Unless families have a large inheritance to fall back on, most of the increased costs of living will have to be met from income, he says.

“This group of people should definitely be concentrating on their own long-term savings and retirement pot for themselves with any spare cash invested either in Isas, pensions or more specialist areas like venture capital trusts.”

Ms Taylor at Aurea is clear what the squeezed upper middle should do. “If you have a long-term savings horizon, you need to get into the market,” she says. “Any investment into the stock market is going to be better than putting it under the mattress or into a bank account.

“You can’t really go wrong with a low-cost tracker investment.”

Higher-income families can expect little prospect of relief from the government as they feel the effects of an economic predicament that is, after all, a matter of personal choice in work, spending and education. But the message from financial professionals is clear: plan your finances carefully to make the most of what you have, as there’s no room for costly mistakes.

Retirement can wait

Hundreds of thousands of parents are putting their retirement plans on hold by up to eight years to make up shortfalls in their own pension saving, writes Josephine Cumbo.

The extent of financial pressures on older generations was outlined in recent research, which found a third of over-50s were planning to work longer than they had hoped when they were 40.

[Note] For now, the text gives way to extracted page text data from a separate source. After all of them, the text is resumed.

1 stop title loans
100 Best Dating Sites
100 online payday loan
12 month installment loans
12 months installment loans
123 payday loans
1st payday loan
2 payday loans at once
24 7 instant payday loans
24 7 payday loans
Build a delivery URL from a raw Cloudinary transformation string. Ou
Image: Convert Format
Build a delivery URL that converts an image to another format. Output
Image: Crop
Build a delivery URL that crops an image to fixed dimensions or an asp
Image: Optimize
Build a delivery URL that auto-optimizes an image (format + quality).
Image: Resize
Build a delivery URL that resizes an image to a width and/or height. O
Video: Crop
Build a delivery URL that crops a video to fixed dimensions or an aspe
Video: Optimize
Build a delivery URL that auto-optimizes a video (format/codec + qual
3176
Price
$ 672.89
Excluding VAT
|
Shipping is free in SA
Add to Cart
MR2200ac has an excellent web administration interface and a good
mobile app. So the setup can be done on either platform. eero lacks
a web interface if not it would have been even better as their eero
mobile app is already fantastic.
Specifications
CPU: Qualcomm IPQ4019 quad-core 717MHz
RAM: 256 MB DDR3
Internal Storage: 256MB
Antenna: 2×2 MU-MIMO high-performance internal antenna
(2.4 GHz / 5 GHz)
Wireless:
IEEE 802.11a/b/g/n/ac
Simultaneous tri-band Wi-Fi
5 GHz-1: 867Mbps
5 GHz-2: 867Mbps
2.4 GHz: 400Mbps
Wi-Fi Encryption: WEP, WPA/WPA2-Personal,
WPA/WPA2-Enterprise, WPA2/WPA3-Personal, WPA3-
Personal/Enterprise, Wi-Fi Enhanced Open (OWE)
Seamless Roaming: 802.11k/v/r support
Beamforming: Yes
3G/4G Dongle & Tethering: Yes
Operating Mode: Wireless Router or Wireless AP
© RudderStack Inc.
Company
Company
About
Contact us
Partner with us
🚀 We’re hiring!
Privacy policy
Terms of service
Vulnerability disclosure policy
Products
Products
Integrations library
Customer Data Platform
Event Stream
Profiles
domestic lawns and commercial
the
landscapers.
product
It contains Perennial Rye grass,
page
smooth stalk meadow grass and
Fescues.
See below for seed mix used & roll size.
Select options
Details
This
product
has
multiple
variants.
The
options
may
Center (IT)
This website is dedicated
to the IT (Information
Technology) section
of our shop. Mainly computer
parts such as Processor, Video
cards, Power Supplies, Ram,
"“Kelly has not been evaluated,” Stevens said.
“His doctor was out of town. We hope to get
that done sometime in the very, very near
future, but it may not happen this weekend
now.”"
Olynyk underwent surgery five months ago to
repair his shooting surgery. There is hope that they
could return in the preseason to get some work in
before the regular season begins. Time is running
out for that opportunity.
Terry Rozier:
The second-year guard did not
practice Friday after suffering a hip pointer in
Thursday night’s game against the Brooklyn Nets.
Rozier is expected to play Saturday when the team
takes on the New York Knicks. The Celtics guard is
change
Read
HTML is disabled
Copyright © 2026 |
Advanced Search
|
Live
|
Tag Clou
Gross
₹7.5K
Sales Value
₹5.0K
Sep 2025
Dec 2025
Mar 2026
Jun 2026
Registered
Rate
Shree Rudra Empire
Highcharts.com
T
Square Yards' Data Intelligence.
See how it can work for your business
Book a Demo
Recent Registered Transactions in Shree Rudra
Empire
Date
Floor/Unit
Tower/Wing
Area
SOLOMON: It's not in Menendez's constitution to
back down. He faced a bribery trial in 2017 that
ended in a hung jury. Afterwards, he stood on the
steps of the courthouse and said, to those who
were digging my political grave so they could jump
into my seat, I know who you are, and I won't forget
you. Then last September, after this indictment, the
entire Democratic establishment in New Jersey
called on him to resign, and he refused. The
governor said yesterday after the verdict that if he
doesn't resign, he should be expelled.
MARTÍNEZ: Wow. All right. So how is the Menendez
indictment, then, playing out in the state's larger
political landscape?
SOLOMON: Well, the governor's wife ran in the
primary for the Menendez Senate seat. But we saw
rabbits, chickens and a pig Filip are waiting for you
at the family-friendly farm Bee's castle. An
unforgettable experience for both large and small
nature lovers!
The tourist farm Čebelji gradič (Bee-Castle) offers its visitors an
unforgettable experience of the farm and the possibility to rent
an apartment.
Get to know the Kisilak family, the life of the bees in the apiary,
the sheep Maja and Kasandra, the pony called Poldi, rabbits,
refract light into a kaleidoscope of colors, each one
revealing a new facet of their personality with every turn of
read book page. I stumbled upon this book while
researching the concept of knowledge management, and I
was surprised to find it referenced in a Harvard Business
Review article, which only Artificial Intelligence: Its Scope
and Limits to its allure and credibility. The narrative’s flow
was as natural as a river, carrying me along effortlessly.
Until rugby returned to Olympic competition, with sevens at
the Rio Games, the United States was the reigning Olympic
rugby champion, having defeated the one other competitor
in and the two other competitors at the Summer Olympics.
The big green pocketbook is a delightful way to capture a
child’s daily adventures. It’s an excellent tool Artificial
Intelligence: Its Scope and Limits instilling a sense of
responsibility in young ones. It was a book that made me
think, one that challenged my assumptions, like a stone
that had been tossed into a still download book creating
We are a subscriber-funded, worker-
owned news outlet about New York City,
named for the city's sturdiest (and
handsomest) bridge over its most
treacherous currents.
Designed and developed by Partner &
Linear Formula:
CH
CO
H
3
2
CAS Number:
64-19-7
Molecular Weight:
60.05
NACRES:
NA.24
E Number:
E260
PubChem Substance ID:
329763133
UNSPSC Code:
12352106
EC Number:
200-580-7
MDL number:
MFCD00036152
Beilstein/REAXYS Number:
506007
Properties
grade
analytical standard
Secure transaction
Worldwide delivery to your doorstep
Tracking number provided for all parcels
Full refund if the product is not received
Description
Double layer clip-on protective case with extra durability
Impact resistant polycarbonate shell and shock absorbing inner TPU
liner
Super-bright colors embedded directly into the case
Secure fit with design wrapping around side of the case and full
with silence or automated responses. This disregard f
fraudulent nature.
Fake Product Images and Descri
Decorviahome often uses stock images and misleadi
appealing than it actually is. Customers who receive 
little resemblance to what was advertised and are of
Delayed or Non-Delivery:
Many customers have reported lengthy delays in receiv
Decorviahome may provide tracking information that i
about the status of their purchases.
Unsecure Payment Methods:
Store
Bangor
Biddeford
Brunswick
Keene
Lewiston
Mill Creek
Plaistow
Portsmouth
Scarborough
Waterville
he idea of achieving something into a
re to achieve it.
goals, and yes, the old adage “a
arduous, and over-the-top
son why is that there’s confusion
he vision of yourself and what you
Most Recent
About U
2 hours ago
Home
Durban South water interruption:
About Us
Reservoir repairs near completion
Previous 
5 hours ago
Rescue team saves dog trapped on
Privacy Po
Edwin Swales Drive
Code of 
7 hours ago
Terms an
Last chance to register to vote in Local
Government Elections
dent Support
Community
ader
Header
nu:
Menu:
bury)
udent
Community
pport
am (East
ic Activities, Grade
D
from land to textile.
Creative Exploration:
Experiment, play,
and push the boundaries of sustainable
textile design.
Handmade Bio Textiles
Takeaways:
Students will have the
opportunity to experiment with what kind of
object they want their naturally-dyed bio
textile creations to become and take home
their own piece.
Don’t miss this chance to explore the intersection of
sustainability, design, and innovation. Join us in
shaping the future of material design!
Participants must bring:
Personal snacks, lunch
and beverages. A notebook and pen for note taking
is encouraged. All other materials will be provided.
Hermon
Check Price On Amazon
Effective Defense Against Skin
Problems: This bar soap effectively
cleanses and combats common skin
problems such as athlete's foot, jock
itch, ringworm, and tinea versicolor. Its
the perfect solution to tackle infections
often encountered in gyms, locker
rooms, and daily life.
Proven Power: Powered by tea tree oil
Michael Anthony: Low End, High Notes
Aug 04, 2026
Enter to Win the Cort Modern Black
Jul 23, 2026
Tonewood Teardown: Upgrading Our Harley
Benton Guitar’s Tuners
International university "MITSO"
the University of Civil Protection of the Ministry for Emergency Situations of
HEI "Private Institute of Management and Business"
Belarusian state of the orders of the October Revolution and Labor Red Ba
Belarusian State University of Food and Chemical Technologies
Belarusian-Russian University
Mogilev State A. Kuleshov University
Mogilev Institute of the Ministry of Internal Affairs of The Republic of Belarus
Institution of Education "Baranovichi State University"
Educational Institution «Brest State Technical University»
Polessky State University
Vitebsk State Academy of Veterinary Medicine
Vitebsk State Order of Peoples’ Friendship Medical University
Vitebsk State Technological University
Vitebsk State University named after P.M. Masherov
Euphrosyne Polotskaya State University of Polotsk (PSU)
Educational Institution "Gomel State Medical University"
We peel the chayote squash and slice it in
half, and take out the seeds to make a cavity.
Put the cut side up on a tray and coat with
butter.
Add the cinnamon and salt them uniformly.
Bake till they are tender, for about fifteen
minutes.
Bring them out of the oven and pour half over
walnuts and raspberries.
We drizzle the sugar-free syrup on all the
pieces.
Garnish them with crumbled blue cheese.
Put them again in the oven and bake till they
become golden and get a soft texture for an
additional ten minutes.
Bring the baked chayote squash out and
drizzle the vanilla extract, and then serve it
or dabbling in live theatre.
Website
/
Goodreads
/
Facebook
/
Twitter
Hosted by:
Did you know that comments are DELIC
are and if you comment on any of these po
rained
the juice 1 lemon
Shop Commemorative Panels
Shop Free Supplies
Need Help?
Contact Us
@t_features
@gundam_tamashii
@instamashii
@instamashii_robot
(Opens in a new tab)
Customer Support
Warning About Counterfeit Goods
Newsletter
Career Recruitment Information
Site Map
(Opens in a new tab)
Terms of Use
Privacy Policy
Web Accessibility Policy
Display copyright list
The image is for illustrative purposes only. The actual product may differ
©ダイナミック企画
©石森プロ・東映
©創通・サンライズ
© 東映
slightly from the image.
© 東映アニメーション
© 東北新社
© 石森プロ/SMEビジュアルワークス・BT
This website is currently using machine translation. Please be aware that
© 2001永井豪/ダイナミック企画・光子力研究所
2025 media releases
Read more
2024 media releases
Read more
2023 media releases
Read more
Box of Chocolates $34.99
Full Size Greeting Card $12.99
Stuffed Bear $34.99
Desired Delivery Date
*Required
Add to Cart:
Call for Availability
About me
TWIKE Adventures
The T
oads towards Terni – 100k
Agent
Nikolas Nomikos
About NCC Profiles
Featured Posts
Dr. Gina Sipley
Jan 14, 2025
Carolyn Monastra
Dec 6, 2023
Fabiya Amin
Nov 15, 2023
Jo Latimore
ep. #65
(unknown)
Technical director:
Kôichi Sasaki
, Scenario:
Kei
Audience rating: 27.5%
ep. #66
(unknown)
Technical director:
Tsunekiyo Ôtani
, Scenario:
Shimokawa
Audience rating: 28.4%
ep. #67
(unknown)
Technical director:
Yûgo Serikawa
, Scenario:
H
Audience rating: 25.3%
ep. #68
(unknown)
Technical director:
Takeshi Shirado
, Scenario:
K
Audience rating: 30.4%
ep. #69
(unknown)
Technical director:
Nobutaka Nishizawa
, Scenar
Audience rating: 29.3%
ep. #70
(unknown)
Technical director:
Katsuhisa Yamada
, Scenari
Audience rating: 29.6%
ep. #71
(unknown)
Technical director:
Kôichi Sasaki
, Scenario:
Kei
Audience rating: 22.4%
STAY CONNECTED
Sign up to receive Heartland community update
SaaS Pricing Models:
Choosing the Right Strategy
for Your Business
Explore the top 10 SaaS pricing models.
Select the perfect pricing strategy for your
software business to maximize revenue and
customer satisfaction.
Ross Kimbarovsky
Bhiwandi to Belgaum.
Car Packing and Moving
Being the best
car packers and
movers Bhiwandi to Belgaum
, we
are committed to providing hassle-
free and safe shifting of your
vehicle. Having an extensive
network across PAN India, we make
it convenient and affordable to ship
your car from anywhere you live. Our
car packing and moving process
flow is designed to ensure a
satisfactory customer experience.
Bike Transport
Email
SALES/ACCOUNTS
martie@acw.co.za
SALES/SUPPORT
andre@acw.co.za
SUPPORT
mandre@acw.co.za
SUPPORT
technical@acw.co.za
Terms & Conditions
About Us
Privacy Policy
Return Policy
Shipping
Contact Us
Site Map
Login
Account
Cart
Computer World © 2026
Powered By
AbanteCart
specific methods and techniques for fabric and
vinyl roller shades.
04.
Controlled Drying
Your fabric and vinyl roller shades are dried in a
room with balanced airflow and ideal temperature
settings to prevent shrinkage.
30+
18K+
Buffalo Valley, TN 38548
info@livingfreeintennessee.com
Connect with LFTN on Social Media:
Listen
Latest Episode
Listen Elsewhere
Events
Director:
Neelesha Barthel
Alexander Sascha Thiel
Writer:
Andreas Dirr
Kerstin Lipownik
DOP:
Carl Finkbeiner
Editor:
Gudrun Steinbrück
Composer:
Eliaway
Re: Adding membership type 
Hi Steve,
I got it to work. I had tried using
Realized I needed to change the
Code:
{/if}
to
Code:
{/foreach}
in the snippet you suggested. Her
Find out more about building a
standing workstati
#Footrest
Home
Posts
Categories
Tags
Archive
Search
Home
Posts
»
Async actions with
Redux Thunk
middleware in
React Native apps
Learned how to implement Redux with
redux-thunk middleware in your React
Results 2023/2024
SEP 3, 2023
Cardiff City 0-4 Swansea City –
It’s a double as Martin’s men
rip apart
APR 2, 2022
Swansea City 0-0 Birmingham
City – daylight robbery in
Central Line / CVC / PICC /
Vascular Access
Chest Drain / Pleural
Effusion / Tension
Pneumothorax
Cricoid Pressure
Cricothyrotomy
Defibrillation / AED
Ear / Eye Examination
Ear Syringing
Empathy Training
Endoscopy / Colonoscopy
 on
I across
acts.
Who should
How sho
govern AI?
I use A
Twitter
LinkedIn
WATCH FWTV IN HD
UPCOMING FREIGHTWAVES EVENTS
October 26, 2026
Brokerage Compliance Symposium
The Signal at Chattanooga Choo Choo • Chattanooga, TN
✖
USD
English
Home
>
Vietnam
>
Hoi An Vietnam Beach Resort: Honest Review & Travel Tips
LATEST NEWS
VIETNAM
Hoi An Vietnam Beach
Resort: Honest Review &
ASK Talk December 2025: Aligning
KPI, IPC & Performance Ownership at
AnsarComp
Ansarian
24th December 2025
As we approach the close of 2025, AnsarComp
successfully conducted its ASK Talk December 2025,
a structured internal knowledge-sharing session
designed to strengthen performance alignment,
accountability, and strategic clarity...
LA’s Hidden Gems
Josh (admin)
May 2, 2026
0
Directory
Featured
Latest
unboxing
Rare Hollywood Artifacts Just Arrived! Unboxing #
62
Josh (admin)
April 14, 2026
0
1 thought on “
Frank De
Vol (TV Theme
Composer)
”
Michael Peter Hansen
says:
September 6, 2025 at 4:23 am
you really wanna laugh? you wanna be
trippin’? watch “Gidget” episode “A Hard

Chief among the reasons for retirement plans being delayed were inadequate pension savings, but lingering debts were also a key issue, according to the research by Aviva, the pension provider.

The second most common reason for working longer was concerns about the amount that would be available through the state pension, according to the survey of more than 500 employers and 2,000 employees.

“The report highlights that a lack of pension savings is the main driver for people staying in employment rather than retiring,” said Aviva.

Advisers say recent changes to pension rules could see even more over-50s carry on working beyond their anticipated retirement date, as they cannot afford to leave their jobs.

Reforms which came into effect in April last year gave those aged 55 and over full freedom to cash in defined contribution pension savings, with no expectation that they would buy a retirement income with their fund.